Pytorch tensor indexing consumes much more time when first called

Hi,

I found a time-consuming hot spot in my code.
It is a indexing operation over a tensor. It is time-consuming when first called.
To simplify the question, I have done a simple experiment as follows.

import torch
import time


def func_1():
    a = torch.rand(10)
    indice = torch.tensor((1, 2, 3))
    for i in range(5):
        torch.cuda.synchronize()
        st = time.time()

        b = a[indice]

        torch.cuda.synchronize()
        ed = time.time()
        print((ed - st) * 1000)


def func_2():
    a = torch.rand(10).cuda()
    indice = torch.tensor((1, 2, 3)).cuda()
    for i in range(5):
        torch.cuda.synchronize()
        st = time.time()

        b = a[indice]

        torch.cuda.synchronize()
        ed = time.time()
        print((ed - st) * 1000)


if __name__ == '__main__':
    for i in range(2):
        func_1()
        time.sleep(5)
        print("----")
    print("###############")
    for i in range(2):
        func_2()
        time.sleep(5)
        print("----")

The code produced output as

0.1461505889892578
0.01430511474609375
0.0095367431640625
0.008821487426757812
0.00858306884765625
----
0.10752677917480469
0.04220008850097656
0.03361701965332031
0.0324249267578125
0.03170967102050781
----
###############
3.1435489654541016
0.10132789611816406
0.053882598876953125
0.048160552978515625
0.04696846008300781
----
0.14138221740722656
0.06222724914550781
0.051975250244140625
0.0476837158203125
0.04649162292480469
----

It is obvious the indexing operation need more time when first called. And if you called it and then turn to do other things, it will cost more when you are back.
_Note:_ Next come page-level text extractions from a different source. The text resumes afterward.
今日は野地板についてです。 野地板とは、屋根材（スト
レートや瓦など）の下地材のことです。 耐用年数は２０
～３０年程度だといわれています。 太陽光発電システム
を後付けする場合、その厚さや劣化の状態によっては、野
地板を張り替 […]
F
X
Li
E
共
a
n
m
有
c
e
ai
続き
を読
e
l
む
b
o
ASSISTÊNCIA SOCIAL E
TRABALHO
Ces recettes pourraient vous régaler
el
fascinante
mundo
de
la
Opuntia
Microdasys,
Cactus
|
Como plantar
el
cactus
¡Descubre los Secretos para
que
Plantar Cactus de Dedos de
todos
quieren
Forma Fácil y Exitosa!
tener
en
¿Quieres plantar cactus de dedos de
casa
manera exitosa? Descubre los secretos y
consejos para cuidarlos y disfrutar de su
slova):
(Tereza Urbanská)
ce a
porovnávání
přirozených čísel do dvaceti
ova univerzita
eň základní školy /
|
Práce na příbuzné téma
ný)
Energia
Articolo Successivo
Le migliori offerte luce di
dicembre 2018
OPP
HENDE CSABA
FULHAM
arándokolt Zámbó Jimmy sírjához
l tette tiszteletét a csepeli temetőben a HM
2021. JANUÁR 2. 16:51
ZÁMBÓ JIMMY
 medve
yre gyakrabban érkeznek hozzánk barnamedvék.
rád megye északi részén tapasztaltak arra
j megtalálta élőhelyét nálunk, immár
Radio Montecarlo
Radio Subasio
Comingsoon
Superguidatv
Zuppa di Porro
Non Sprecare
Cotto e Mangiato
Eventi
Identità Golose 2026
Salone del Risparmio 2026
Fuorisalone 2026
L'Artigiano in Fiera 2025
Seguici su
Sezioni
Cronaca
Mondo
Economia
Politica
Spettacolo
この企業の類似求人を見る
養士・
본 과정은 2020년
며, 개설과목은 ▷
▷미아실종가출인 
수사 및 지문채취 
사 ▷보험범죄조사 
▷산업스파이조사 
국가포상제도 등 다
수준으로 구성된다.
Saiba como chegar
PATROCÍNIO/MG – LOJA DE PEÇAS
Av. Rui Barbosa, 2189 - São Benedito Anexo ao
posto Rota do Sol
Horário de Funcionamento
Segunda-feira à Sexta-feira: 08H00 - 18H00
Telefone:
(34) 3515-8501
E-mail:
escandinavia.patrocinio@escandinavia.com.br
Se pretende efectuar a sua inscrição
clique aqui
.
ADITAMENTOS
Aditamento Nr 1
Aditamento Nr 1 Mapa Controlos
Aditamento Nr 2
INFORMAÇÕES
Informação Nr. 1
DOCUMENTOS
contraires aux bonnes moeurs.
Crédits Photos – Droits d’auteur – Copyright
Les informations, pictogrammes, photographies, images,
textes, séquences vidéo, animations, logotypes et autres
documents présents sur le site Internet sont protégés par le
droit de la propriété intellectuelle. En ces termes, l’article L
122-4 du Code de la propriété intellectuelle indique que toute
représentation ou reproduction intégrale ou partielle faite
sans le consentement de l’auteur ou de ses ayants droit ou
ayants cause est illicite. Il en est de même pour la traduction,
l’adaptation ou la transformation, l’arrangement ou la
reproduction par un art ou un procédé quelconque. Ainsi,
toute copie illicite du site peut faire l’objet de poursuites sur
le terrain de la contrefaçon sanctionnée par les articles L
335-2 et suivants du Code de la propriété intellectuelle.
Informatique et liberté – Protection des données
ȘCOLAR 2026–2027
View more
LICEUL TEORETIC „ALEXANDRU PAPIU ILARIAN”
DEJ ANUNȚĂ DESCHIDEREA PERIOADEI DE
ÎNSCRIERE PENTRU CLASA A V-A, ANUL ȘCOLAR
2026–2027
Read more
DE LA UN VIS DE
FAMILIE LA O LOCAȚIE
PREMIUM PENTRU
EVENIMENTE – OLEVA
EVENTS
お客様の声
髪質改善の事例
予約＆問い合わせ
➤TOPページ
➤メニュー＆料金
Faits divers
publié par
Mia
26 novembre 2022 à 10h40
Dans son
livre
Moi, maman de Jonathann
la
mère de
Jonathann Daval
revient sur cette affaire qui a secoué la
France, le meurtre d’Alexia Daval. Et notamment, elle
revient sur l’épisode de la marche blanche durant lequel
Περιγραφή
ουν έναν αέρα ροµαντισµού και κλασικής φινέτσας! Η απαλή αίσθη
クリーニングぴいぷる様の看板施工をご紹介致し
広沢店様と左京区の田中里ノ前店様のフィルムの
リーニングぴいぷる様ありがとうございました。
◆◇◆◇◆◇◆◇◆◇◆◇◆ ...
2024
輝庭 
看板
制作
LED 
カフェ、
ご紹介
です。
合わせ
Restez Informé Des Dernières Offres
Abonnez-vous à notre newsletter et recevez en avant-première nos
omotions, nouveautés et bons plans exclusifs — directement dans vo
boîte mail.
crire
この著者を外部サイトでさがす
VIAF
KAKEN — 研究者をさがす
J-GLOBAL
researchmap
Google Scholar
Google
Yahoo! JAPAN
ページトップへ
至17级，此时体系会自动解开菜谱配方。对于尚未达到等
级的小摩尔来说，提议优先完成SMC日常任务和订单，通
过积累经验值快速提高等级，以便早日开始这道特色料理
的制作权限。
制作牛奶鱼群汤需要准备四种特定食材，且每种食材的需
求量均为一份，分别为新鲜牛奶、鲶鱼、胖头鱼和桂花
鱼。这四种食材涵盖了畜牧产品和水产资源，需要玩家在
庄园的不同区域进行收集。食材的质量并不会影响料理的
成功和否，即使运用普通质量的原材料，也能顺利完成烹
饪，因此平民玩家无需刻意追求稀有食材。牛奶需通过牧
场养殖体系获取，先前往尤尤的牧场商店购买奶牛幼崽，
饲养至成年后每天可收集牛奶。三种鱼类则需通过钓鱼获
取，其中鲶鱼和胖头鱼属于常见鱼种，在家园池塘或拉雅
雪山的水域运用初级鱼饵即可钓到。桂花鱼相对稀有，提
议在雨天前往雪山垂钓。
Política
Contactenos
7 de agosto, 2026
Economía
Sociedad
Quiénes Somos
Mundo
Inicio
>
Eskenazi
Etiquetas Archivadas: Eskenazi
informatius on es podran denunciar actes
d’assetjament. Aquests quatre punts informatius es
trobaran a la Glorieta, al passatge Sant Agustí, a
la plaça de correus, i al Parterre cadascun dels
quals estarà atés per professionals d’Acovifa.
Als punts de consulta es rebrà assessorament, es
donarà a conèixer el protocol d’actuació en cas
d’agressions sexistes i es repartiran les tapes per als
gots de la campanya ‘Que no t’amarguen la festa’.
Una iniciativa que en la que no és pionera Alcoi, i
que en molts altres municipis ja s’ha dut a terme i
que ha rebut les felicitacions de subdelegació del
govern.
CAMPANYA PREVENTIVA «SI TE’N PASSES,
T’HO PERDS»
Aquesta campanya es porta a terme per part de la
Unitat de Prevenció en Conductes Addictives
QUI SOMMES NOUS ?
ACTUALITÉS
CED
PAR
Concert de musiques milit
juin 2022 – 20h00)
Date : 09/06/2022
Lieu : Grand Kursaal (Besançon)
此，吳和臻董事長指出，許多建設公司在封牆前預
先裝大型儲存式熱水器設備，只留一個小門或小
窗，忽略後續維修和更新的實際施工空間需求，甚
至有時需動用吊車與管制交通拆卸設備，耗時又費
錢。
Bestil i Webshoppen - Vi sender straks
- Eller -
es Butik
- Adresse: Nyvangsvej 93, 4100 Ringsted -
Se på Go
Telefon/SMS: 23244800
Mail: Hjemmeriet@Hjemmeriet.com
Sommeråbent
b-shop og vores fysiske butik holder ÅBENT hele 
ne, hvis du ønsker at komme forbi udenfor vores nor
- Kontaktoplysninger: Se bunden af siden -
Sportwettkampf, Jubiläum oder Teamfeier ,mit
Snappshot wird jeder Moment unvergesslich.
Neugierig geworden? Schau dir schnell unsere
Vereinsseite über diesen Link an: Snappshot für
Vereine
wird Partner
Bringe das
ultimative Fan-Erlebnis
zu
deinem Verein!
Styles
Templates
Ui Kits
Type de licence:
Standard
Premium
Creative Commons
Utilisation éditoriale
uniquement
It seems like a cup of coffee, which need heating continuously…

My environment: pytorch 1.9.0 + py3.8_cuda11.1_cudnn8.0.5_0, device: NVIDIA GeForce RTX 3090.

I need help to explain this phenomenon and then optimize my code…

Thanks for your attention.

I cannot reproduce the issue and get quite noisy results for the GPU workload e.g.:

0.0476837158203125
0.11849403381347656
0.06389617919921875
0.053882598876953125
0.05459785461425781
----
0.07605552673339844
0.15306472778320312
0.10085105895996094
0.08416175842285156
0.08344650268554688

Use torch.utils.benchmark to profile specific operations, as it would add warmup iterations and stabilize the timing using multiple iterations. Alternatively, use a profiler to check the actual kernel runtimes and check if your GPU goes into IDLE mode if it’s not used (which is why warmup iters are used during profiling).